# Share success online



## Sonar (23 Jun 2010)

Hi All,

I have been contacted recently by a company called sharesucessonline which for purchasing their software promise the opportunity to make major returns on share. I have reserached a bit and the idea sounds fine but being cautious wondering if anyone else has come across them and have a good report or not as the case may be.

Their website seems okay, but slightly sceptical on some of the claims.

Any advice and help appreciated.

Thks


----------



## strmin (23 Jun 2010)

The best software is in your head. Don't trust any other.


----------



## mercman (23 Jun 2010)

Sonar  as a first time poster it is hard to comment. This outfit looks a bit like to Learnaboutshares outfit which must be classed as highly skeptical. I must ask the Ulster Bank about them in the morning.


----------



## Sonar (23 Jun 2010)

thanks for the replies strange thing is I was also contacted recently by learnabout shares. They must be sourcing targets via the CRO as I recently registered a company on there. 

The Ulster bank logo on the website does seem to give some them credence.

Thanks again


----------



## Satanta (24 Jun 2010)

Sonar said:


> The Ulster bank logo on the website does seem to give some them credence.


Funnily enough, I was just thinking the exact opposite.

The only site I can find giving any link between that share software company and the UB business achievers awards 2009... is that site. 

Having the logo so prominent on the home page would give the suggestion that they had an association with the awards or actually were an award winner, neither of which I can find any reference to. Looks a little questionable to me, but perhaps it's just them showing their support for the awards (the cynic in me doubts it though).


----------



## Chris (24 Jun 2010)

Satanta said:


> Looks a little questionable to me, but perhaps it's just them showing their support for the awards (the cynic in me doubts it though).



"The power of accurate observation is commonly called cynicism by those who have not got it." George Bernard Shaw

I would be highly, highly sceptical of any of the claims they make. As strmin says, only trust your own research.


----------



## Sonar (24 Jun 2010)

As a result of replies by people here I checked the UB list of achievers for 2009 and they are not listed on there. Thanks again for the insights


----------



## mohammed1234 (25 Jun 2010)

did you contact them, or did they contact you?


----------



## Sonar (25 Jun 2010)

they contacted me about a week to 10 days ago.

There is some relationship between sharesuccessonline and acornwealthstrategies.com they share a phone number. I am surprised that more people haven't come across them

Thks


----------



## Brendan Burgess (21 Sep 2011)

In my opinion, you should have nothing to do with a business like "share success" which promotes itself in this way. There are so many warning signals, that this is screaming AVOID 

1) sharesuccessonline cold call people and ask them to buy their product. You should not buy any product as a result of a cold call. 

2) There is no information on the sharesuccess system online, so there is no way for any independent evaluation of the system. You are entirely reliant on what the salesman tells you in the phone call. 

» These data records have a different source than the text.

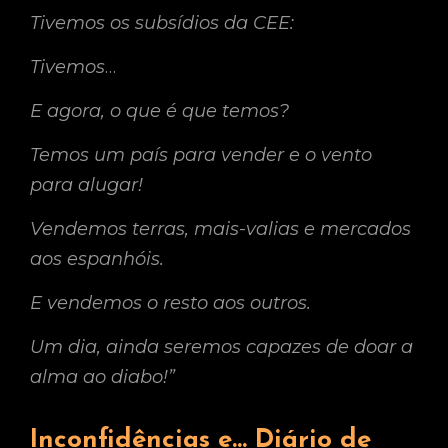
Tivemos os subsídios da CEE:
Tivemos
…
E agora, o que é que temos?
Temos um país para vender e o vento
para alugar!
Vendemos terras, mais-valias e mercados
aos espanhóis.
E vendemos o resto aos outros.
Um dia, ainda seremos capazes de doar a
alma ao diabo!”
Inconfidências e… Diário de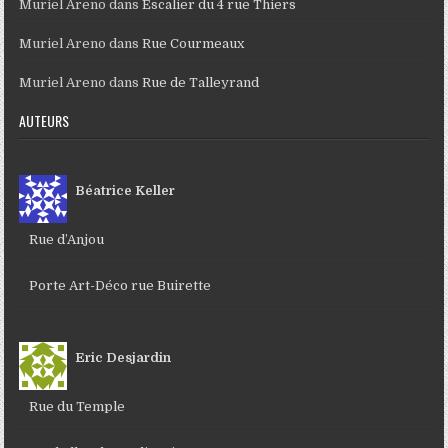
Muriel Areno
dans
Escalier du 4 rue Thiers
Muriel Areno
dans
Rue Courmeaux
Muriel Areno
dans
Rue de Talleyrand
AUTEURS
Béatrice Keller
Rue d’Anjou
Porte Art-Déco rue Buirette
Eric Desjardin
Rue du Temple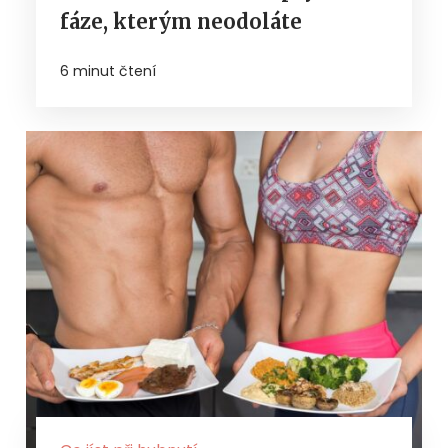
fáze, kterým neodoláte
6 minut čtení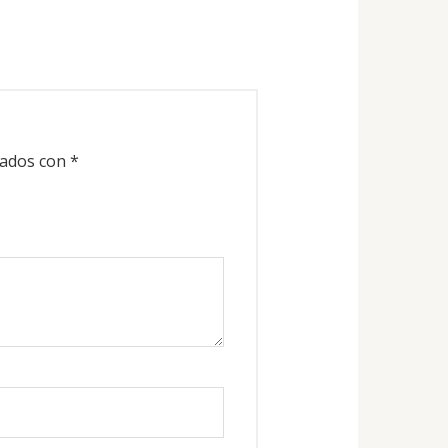
cados con
*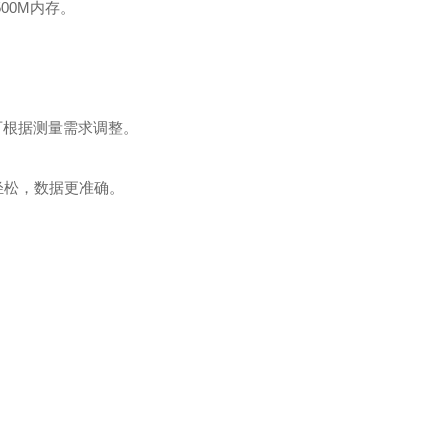
500
M
内存。
可根据测量需求调整。
轻松，数据更准确。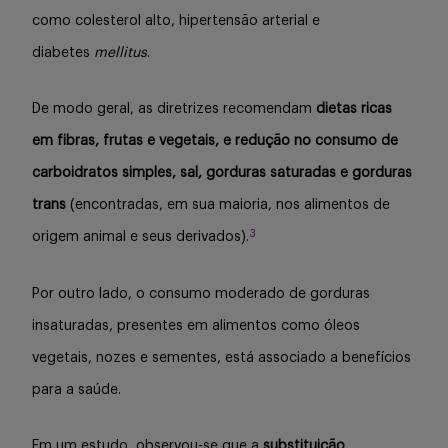
como colesterol alto, hipertensão arterial e
diabetes
mellitus
.
De modo geral, as diretrizes recomendam
dietas ricas
em fibras, frutas e vegetais, e redução no consumo de
carboidratos simples, sal, gorduras saturadas e gorduras
trans
(encontradas, em sua maioria, nos alimentos de
3
origem animal e seus derivados).
Por outro lado, o consumo moderado de gorduras
insaturadas, presentes em alimentos como óleos
vegetais, nozes e sementes, está associado a benefícios
para a saúde.
Em um estudo, observou-se que a
substituição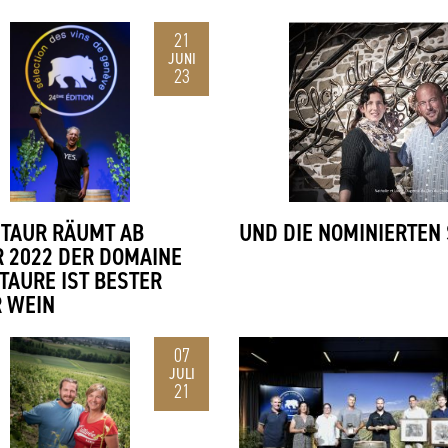
21
JUNI
23
NTAUR RÄUMT AB
UND DIE NOMINIERTEN 
 2022 DER DOMAINE
TAURE IST BESTER
 WEIN
07
JULI
21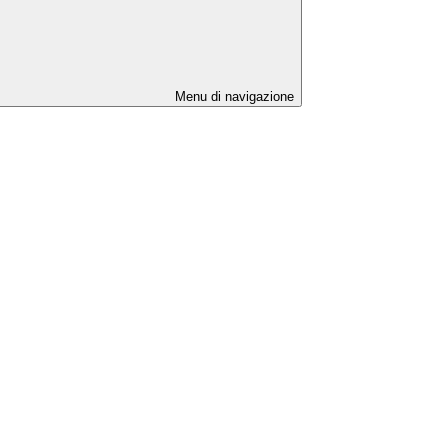
Menu di navigazione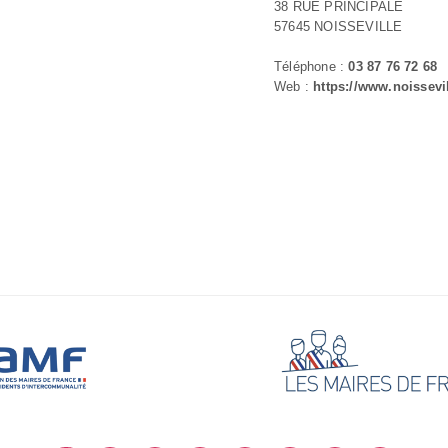
38 RUE PRINCIPALE
57645 NOISSEVILLE
Téléphone :
03 87 76 72 68
Web :
https://www.noissevil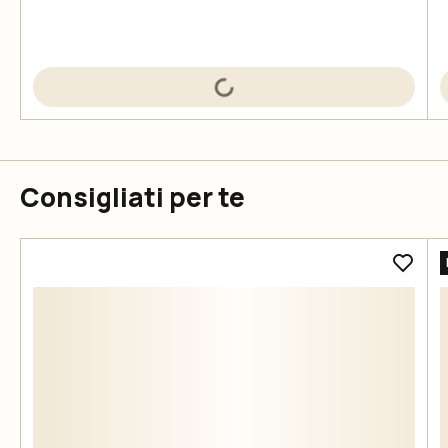
Consigliati per te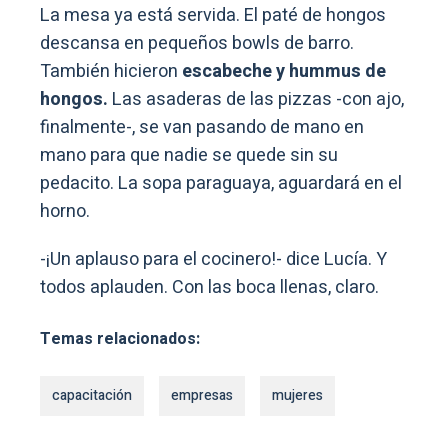
La mesa ya está servida. El paté de hongos
descansa en pequeños bowls de barro.
También hicieron
escabeche y hummus de
hongos.
Las asaderas de las pizzas -con ajo,
finalmente-, se van pasando de mano en
mano para que nadie se quede sin su
pedacito. La sopa paraguaya, aguardará en el
horno.
-¡Un aplauso para el cocinero!- dice Lucía. Y
todos aplauden. Con las boca llenas, claro.
Temas relacionados:
capacitación
empresas
mujeres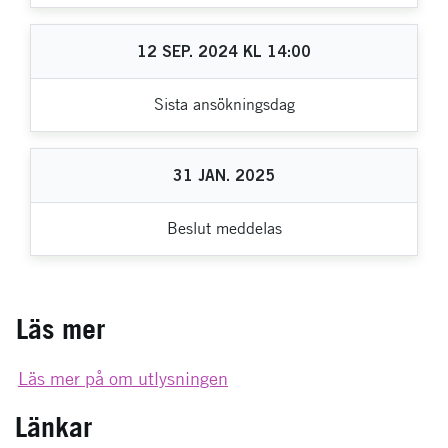
12
SEP.
2024
KL
14:00
Sista ansökningsdag
31
JAN.
2025
Beslut meddelas
Läs mer
Läs mer på om utlysningen
Länkar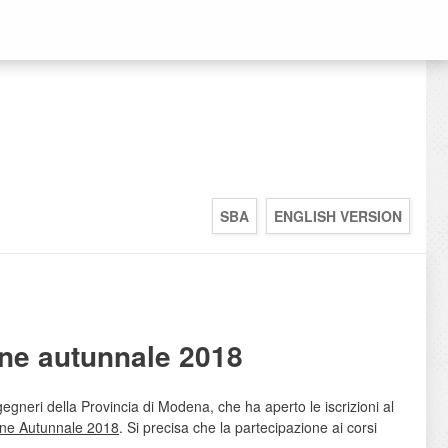
SBA
ENGLISH VERSION
one autunnale 2018
gneri della Provincia di Modena, che ha aperto le iscrizioni al
ne Autunnale 2018
. Si precisa che la partecipazione ai corsi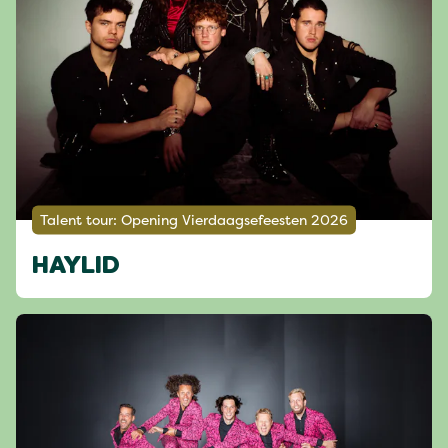
Talent tour: Opening Vierdaagsefeesten 2026
HAYLID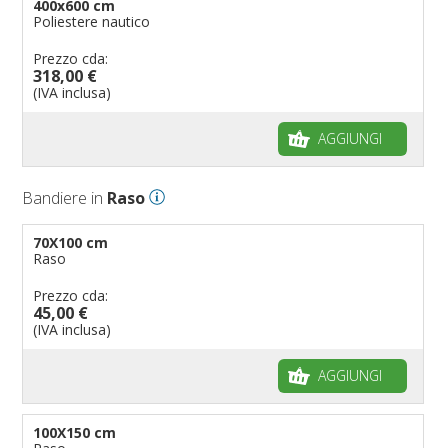
400x600 cm
Poliestere nautico
Prezzo cda:
318,00 €
(IVA inclusa)
AGGIUNGI
Bandiere in
Raso
70X100 cm
Raso
Prezzo cda:
45,00 €
(IVA inclusa)
AGGIUNGI
100X150 cm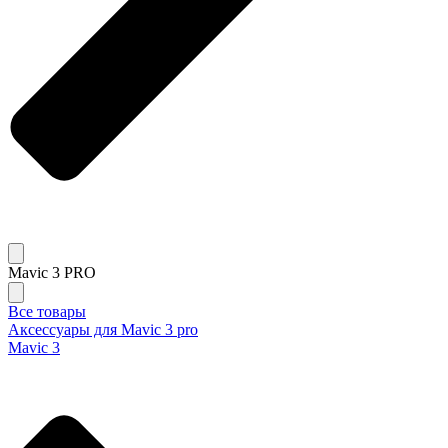
Mavic 3 PRO
Все товары
Аксессуары для Mavic 3 pro
Mavic 3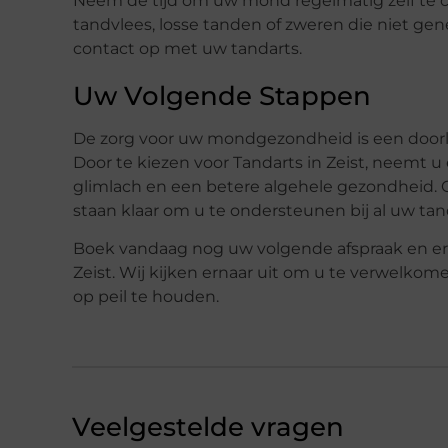
Neem de tijd om uw mond regelmatig zelf te 
tandvlees, losse tanden of zweren die niet ge
contact op met uw tandarts.
Uw Volgende Stappen
De zorg voor uw mondgezondheid is een doorlo
Door te kiezen voor Tandarts in Zeist, neemt u
glimlach en een betere algehele gezondheid. Of
staan klaar om u te ondersteunen bij al uw t
Boek vandaag nog uw volgende afspraak en erva
Zeist. Wij kijken ernaar uit om u te verwelko
op peil te houden.
Veelgestelde vragen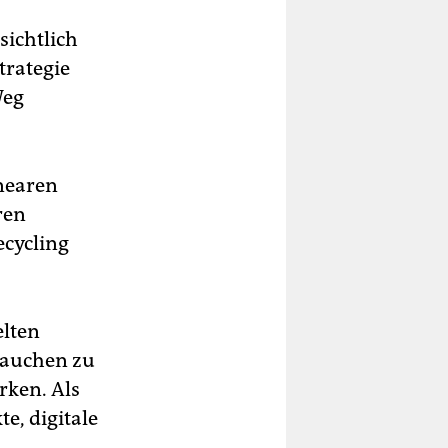
ichtlich
trategie
Weg
inearen
ren
cycling
elten
rauchen zu
rken. Als
, digitale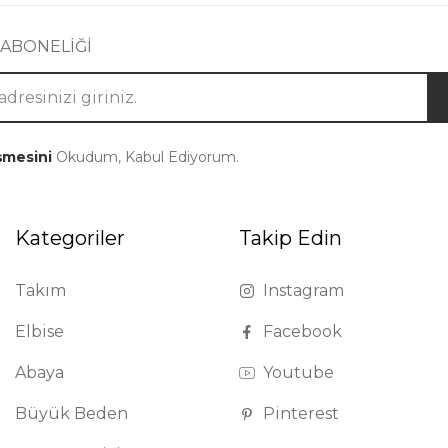
 ABONELİĞİ
şmesini
Okudum, Kabul Ediyorum.
Kategoriler
Takip Edin
Takım
Instagram
Elbise
Facebook
Abaya
Youtube
Büyük Beden
Pinterest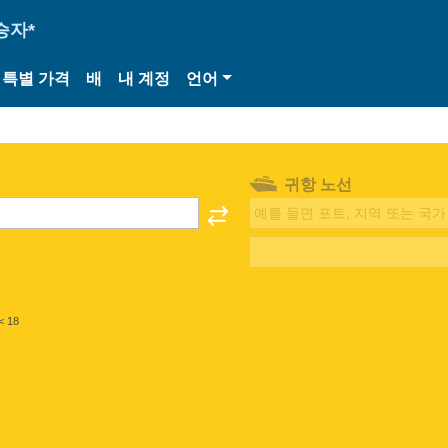
승자*
특별 가격
배
내 계정
언어
귀항 노선
< 18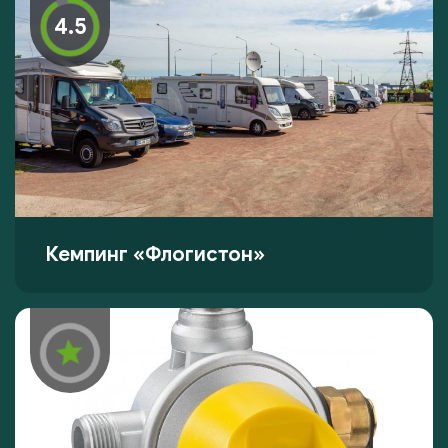
4.5
Кемпинг «Флогистон»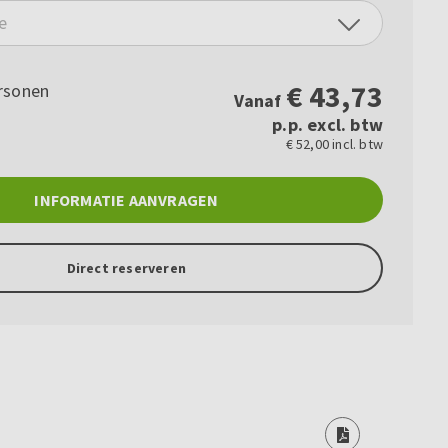
e
€
43,73
rsonen
Vanaf
p.p. excl. btw
€ 52,00 incl. btw
INFORMATIE AANVRAGEN
Direct reserveren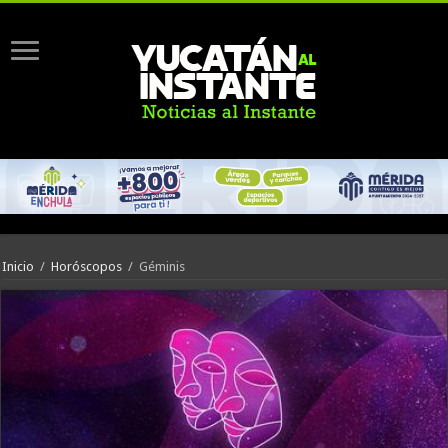
Inicio
/
Horóscopos
/
Géminis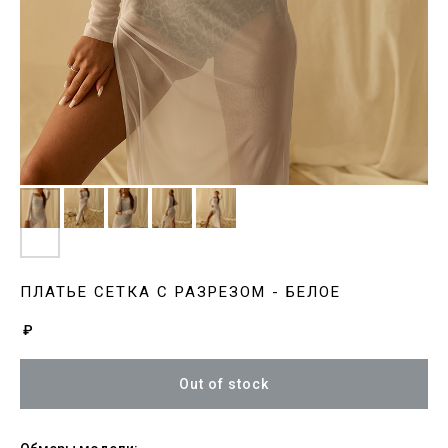
ПЛАТЬЕ СЕТКА С РАЗРЕЗОМ - БЕЛОЕ
₽
Out of stock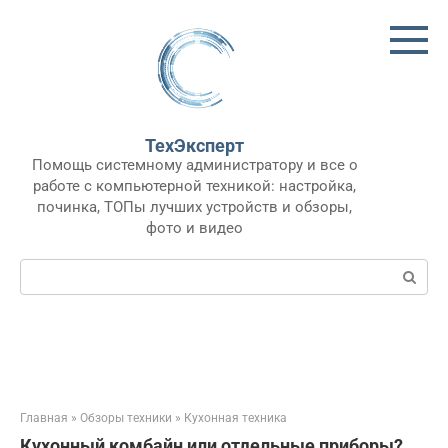
Перейти
к
контенту
ТехЭксперт
Помощь системному администратору и все о
работе с компьютерной техникой: настройка,
починка, ТОПы лучших устройств и обзоры,
фото и видео
Поиск:
Главная
»
Обзоры техники
»
Кухонная техника
Кухонный комбайн или отдельные приборы?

3) You are dealing with something called "Share Success online" There is no information on the website whether this is a limited company or an individual. So if you have a problem, you don't have a legal entity to pursue to resolve that problem. 

4) There is no physical address online, so again you have no way of chasing them if there is a problem. 

5) There is no details of the individuals behind sharesuccess online so you have no way of assessing them. 

6) From the above discussion, they appear to have had Ulster Bank's logo prominently on their website, although they had no connection with Ulster Bank.


----------



## Brendan Burgess (21 Sep 2011)

OK,

I have done a bit of research into the official position of Share Success

Share Sucess is a registered trading name of Acorn Wealth Strategies Limited (CRO no 472366)

Jonathan Bradley is a director of Acorn Wealth Strategies Limited 

Jonathan Bradley is also a director of Nedax Financial Consulting Team Limited 
(CRO number 453272)

Gosling Investments is the trading name of Nedax (Business registration number 360855) 

Many Askaboutmoney users cautioned against buying products from this company in this 2008 thread.

The modus operandi of Gosling Investments and Share Success are remarkably similar  


They operated from the same address for a period
Cold calling people about a product which allows amateurs make money
A product which is based on some computer technology
Very little information on their website
Very little information about the people behind the company
Nedax has gone into liquidation.

Oddly enough, I got a letter from Ivor Fitzpatrick Solicitors on behalf of Acorn trading as Share Success telling me, amongst other things: 

"We wish to advise that while one of the directors of Acorn Investments was involved in a company called Gosling Investments...Gosling Investments is a legitimate company which is not connected with Acorn Investments and all references to Gosling Investments must be removed from this thread"

These sorts of threatening letters really get my gander up.


----------



## DeDanan (17 May 2012)

Hi Brendan and All contributors to this thread.
Thank you.
I am not sure that I would have gone ahead with Share Success. I like to research first and the only independent comment I can find about them is in you forum. After reading the above posts I will not be wasting my time or money with them. 
One of the really good things about the internet is forums like this one.
Thanks again,
DeDanan


----------



## NOAH (27 Nov 2013)

are there any new developments on share success and is it still with a health warning?

In other words is it worth the money or are there any alternatives?


----------



## mercman (27 Nov 2013)

NOAH said:


> In other words is it worth the money or are there any alternatives?



I can't believe that this thread has resurrected again. What part of NO have you the difficulty with ?? Is it the N or the O ?

Keep your money in your pocket.


----------



## NOAH (28 Nov 2013)

well they are still in business and I thought a few successful punters would surface!!  One can always hope.


----------



## mercman (28 Nov 2013)

A fool and their money are easily parted.


----------